• **What this task involves**: State how many lines of the entries hold the string "serra", and output nothing but that count.

<<<<

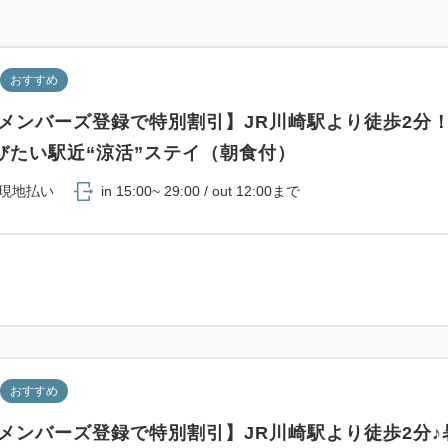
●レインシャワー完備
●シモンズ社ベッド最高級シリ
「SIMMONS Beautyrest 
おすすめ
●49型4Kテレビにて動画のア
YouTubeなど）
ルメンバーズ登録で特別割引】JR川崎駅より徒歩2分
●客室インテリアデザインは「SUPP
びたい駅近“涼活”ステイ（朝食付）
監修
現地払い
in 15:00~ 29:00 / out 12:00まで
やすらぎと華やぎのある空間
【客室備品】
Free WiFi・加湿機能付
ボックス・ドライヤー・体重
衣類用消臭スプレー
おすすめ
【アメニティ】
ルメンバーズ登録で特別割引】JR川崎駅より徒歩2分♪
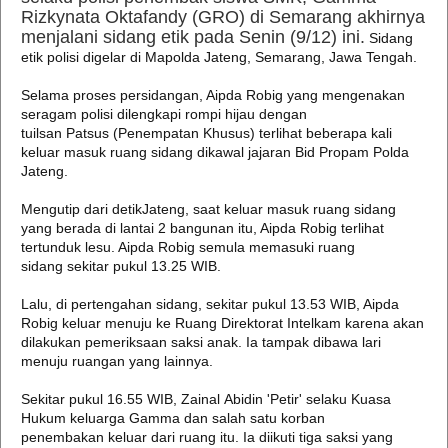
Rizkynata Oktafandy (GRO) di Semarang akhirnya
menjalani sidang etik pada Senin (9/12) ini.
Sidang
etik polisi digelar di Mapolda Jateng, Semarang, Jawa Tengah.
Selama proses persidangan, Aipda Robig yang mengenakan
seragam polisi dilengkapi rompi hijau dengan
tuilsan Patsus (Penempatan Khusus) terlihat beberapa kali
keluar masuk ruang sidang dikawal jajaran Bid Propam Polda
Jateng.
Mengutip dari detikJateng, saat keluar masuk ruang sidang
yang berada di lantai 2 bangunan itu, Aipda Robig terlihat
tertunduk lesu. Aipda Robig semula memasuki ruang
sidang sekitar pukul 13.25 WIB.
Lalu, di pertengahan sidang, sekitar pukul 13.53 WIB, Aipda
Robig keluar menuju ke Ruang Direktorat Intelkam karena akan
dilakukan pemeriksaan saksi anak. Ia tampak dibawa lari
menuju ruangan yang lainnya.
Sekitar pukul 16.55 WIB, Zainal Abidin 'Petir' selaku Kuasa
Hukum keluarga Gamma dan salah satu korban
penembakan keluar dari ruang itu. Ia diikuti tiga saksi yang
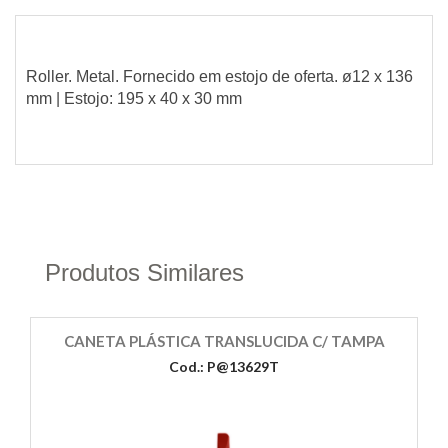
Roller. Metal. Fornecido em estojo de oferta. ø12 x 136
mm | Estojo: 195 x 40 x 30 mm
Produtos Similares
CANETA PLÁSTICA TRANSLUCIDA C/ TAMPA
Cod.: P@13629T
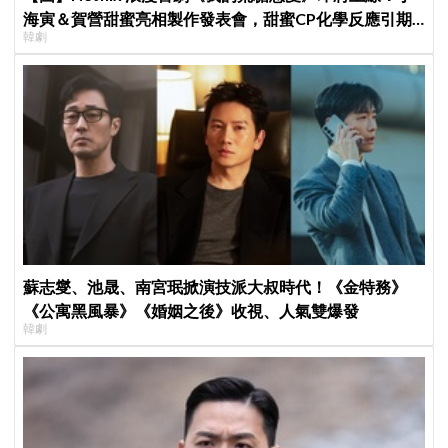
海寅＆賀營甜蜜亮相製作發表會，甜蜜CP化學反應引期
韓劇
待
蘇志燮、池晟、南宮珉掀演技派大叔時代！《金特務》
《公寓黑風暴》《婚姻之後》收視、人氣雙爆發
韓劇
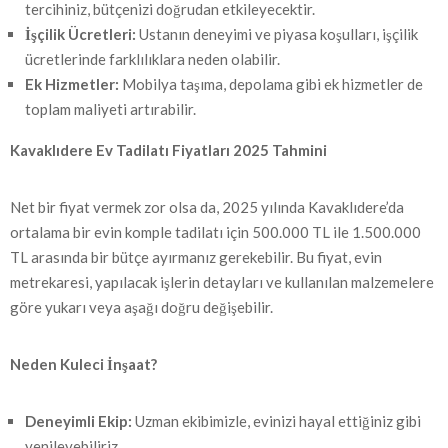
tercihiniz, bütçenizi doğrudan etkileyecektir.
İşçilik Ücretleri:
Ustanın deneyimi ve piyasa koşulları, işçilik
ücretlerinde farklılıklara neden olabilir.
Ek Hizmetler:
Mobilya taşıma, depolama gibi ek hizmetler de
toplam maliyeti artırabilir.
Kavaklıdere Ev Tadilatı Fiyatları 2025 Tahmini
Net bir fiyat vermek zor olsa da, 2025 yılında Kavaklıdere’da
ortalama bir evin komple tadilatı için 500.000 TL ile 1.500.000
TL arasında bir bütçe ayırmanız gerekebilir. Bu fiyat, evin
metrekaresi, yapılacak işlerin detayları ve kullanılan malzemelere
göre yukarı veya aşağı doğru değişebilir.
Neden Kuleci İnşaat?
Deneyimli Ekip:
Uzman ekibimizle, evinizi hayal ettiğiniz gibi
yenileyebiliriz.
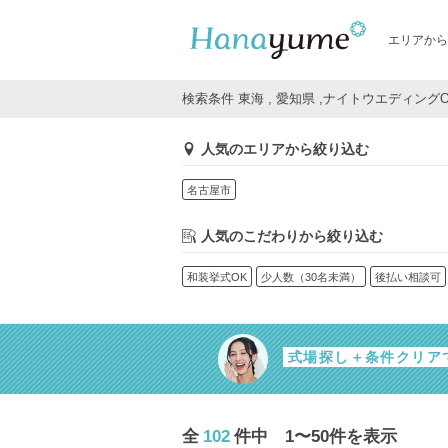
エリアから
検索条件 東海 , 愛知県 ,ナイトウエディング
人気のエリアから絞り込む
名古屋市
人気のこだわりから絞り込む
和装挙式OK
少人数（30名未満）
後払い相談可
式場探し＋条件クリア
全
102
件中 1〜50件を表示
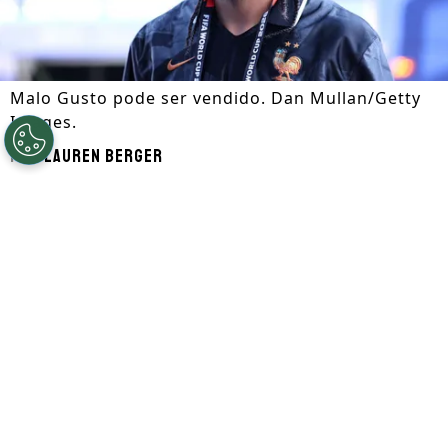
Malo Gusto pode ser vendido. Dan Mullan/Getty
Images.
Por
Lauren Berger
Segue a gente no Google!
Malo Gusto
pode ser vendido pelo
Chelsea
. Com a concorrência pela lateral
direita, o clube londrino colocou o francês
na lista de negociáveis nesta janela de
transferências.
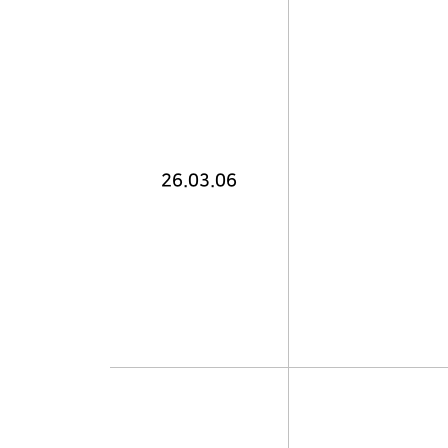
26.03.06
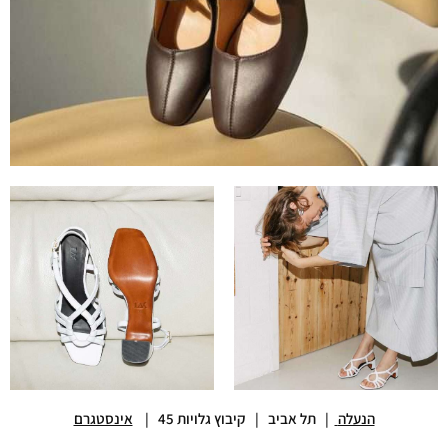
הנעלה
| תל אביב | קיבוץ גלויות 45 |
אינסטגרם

>>>>
<<<<

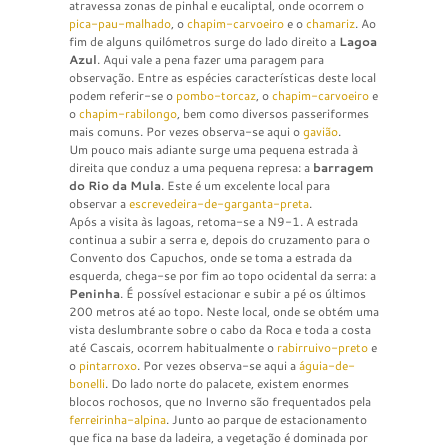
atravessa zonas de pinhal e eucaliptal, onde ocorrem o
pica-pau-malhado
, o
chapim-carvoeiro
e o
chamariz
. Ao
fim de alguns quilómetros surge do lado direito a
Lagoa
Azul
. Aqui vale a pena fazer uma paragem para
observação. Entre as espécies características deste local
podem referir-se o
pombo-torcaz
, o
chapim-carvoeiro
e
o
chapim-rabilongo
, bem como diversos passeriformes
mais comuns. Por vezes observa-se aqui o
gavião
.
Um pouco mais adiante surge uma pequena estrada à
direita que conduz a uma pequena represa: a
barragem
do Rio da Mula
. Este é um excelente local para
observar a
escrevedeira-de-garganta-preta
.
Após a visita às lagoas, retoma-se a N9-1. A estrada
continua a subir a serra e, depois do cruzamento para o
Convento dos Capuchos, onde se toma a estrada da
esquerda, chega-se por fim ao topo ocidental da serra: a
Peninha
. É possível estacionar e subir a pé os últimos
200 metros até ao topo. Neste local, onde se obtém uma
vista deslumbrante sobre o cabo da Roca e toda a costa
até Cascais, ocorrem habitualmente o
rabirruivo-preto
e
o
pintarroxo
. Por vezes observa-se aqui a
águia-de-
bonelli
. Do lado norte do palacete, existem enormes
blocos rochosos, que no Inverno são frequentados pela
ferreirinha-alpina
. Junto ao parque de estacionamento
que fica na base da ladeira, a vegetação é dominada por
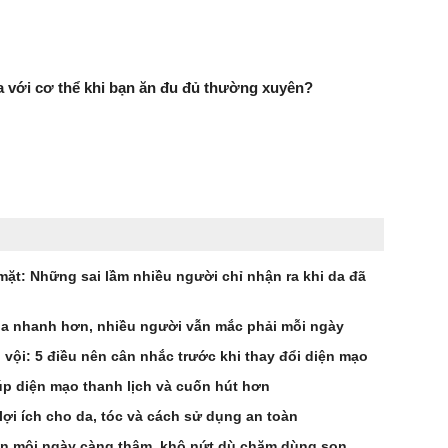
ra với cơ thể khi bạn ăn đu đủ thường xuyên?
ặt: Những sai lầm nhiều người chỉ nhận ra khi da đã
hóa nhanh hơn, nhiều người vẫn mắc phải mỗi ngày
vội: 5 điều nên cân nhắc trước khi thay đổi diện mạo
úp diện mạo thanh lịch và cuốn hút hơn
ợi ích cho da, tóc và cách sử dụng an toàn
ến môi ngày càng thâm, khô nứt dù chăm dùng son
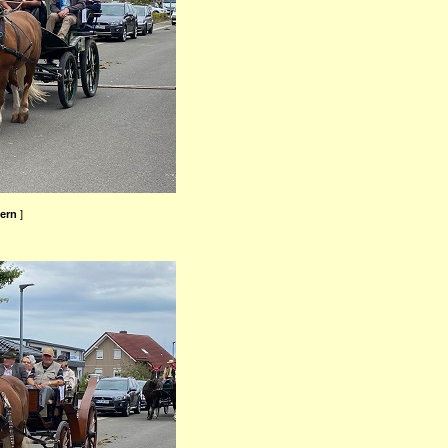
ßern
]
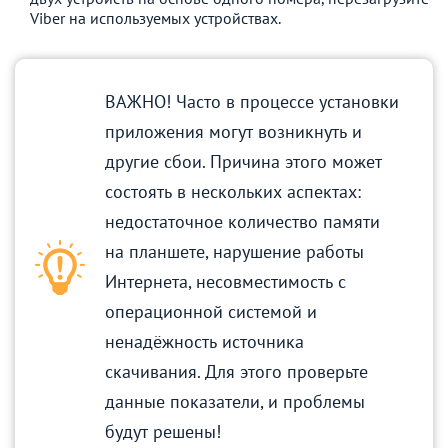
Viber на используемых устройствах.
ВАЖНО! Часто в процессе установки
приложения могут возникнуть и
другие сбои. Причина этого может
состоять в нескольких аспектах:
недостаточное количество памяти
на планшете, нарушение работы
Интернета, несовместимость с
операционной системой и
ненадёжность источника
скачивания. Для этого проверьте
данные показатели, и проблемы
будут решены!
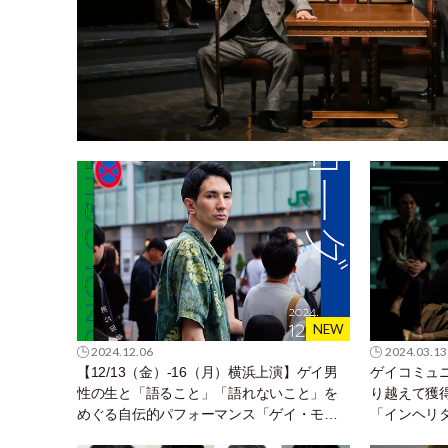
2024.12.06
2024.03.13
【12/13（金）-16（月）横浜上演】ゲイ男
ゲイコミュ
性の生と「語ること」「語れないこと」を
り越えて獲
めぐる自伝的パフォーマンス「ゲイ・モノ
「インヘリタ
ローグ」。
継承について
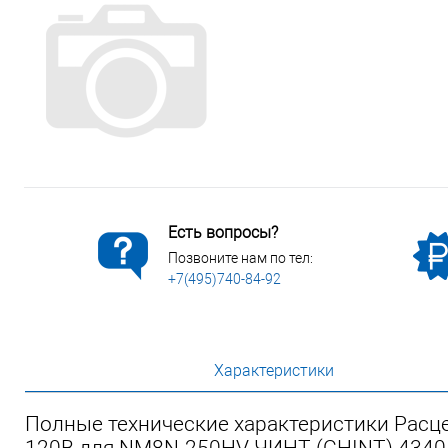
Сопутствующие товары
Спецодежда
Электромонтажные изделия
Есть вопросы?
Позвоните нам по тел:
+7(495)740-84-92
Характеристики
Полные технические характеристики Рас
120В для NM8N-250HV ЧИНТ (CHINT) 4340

>>>>
<<<<

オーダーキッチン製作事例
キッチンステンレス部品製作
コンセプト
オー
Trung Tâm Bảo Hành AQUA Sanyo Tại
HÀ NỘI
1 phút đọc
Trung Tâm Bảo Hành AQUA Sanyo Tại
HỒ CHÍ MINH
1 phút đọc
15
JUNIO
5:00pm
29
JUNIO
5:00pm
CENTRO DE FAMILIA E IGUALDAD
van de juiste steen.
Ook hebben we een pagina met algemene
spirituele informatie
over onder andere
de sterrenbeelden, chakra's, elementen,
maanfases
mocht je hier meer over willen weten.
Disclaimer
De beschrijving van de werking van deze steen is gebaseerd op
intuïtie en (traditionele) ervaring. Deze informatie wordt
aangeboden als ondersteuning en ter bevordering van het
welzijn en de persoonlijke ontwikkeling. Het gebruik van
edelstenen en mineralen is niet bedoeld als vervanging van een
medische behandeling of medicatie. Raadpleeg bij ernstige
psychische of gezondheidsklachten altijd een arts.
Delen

>>>>

• **Expected output**: 2